- **Task prompt**:
Below are entries. Reproduce exactly the lines between the line holding "Защитим врачей" and the line holding "رای اصراری، رایی است که توسط هیئت عمومی عالی دیوان", inclusive, and only those.

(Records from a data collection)
· · · · ·
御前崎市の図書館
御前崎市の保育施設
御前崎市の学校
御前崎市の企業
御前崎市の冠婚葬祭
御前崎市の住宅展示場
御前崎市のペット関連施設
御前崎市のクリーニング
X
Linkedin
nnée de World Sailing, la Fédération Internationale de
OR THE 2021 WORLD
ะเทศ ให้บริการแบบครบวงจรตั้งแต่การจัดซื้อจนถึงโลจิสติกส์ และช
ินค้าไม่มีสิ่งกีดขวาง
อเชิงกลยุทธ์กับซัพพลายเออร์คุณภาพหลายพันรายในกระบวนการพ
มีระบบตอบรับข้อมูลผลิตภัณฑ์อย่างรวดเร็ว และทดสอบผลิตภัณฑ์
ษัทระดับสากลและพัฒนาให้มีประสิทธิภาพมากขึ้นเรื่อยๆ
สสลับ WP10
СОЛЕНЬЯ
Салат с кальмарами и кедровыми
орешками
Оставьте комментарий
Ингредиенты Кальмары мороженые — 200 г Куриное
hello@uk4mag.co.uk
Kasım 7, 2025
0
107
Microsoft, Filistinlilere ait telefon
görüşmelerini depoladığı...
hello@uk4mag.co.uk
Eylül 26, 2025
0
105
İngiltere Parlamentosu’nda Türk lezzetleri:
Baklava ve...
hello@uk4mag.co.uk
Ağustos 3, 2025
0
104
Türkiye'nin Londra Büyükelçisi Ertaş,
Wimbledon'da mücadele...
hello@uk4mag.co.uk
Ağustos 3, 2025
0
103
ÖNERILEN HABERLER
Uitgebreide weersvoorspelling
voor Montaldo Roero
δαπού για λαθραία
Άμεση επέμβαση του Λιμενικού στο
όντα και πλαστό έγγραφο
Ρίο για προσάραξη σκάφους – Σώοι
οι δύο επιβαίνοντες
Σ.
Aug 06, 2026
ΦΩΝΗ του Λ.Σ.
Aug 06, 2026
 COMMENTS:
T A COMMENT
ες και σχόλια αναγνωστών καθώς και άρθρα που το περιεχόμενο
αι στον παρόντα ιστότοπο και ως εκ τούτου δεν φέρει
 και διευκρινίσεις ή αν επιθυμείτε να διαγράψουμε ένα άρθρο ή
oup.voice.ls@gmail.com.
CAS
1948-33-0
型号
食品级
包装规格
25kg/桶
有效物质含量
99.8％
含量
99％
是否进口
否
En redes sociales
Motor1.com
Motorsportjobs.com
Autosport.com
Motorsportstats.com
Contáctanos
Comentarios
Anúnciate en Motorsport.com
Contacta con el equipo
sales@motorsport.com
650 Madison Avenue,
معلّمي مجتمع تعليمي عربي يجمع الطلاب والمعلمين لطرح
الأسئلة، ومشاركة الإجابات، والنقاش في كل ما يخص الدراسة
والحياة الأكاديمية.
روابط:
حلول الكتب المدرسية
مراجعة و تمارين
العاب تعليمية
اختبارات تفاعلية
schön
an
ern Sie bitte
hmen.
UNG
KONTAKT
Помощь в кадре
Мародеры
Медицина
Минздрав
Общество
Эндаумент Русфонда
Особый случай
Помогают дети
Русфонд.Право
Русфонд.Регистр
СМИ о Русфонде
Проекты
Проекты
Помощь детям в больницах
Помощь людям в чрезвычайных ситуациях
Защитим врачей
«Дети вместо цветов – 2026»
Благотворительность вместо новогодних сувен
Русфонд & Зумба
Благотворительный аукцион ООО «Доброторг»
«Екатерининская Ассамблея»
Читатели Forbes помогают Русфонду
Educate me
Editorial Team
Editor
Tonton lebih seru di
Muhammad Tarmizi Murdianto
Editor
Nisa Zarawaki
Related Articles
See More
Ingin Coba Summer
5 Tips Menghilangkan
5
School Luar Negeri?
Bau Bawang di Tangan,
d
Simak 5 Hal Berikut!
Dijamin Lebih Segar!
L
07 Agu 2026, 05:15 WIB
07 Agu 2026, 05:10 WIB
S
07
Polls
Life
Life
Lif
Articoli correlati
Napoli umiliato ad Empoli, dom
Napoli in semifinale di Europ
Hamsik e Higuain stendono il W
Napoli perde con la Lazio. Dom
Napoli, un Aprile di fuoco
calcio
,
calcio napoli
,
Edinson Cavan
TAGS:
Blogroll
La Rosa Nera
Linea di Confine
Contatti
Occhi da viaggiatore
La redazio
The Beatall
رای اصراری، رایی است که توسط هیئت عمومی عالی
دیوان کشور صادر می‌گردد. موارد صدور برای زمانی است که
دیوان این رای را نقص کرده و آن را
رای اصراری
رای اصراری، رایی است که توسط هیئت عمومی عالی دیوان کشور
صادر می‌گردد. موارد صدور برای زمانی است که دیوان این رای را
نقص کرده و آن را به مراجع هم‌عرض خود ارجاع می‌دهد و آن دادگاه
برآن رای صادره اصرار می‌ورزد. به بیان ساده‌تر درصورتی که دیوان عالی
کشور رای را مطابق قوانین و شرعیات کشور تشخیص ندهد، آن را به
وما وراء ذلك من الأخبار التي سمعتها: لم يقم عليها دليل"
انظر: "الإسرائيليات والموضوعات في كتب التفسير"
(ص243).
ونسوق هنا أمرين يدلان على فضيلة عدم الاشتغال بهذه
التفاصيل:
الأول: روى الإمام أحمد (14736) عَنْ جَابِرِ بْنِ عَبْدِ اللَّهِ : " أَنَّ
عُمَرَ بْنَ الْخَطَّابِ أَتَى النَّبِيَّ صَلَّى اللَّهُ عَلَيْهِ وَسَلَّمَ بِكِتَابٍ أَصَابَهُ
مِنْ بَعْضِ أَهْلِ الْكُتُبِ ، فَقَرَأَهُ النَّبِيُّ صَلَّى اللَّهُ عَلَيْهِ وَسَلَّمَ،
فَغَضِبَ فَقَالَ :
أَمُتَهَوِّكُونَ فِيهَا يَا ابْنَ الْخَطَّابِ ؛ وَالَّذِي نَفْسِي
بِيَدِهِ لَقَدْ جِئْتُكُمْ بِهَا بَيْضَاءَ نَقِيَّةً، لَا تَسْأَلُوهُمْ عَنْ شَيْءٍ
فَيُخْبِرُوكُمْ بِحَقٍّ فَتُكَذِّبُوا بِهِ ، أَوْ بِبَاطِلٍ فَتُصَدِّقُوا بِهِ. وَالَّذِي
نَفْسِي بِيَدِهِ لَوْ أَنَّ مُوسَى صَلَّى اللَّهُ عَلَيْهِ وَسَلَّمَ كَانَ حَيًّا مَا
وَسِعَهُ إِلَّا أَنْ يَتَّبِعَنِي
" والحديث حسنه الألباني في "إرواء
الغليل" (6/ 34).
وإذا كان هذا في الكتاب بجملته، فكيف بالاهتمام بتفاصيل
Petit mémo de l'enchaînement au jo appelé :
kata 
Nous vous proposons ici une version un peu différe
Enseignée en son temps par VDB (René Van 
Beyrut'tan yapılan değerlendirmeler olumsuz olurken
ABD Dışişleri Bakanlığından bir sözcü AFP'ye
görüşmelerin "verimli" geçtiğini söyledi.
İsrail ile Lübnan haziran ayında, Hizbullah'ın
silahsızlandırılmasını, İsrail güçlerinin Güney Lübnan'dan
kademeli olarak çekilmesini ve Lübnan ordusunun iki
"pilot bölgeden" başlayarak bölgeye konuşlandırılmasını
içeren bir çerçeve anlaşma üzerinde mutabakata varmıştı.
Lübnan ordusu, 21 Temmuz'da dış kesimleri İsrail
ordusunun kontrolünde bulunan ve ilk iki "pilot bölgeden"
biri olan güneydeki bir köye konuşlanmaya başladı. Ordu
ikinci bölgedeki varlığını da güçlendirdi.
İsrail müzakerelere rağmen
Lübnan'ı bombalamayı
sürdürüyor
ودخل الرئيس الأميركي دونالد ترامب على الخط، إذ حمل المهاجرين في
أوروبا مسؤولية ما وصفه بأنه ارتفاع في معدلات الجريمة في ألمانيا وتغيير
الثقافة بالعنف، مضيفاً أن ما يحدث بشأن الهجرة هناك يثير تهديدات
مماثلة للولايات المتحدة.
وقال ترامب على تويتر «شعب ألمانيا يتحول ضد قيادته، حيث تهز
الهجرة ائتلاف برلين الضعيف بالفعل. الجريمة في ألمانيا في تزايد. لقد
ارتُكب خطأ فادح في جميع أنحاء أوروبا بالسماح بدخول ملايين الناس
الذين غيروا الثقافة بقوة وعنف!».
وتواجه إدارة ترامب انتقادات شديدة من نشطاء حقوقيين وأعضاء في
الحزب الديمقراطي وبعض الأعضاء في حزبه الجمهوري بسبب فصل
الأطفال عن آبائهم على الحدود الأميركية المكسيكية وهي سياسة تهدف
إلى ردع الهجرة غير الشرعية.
· · · · ·
- **Reply**:
Защитим врачей
«Дети вместо цветов – 2026»
Благотворительность вместо новогодних сувен
Русфонд & Зумба
Благотворительный аукцион ООО «Доброторг»
«Екатерининская Ассамблея»
Читатели Forbes помогают Русфонду
Educate me
Editorial Team
Editor
Tonton lebih seru di
Muhammad Tarmizi Murdianto
Editor
Nisa Zarawaki
Related Articles
See More
Ingin Coba Summer
5 Tips Menghilangkan
5
School Luar Negeri?
Bau Bawang di Tangan,
d
Simak 5 Hal Berikut!
Dijamin Lebih Segar!
L
07 Agu 2026, 05:15 WIB
07 Agu 2026, 05:10 WIB
S
07
Polls
Life
Life
Lif
Articoli correlati
Napoli umiliato ad Empoli, dom
Napoli in semifinale di Europ
Hamsik e Higuain stendono il W
Napoli perde con la Lazio. Dom
Napoli, un Aprile di fuoco
calcio
,
calcio napoli
,
Edinson Cavan
TAGS:
Blogroll
La Rosa Nera
Linea di Confine
Contatti
Occhi da viaggiatore
La redazio
The Beatall
رای اصراری، رایی است که توسط هیئت عمومی عالی
دیوان کشور صادر می‌گردد. موارد صدور برای زمانی است که
دیوان این رای را نقص کرده و آن را
رای اصراری
رای اصراری، رایی است که توسط هیئت عمومی عالی دیوان کشور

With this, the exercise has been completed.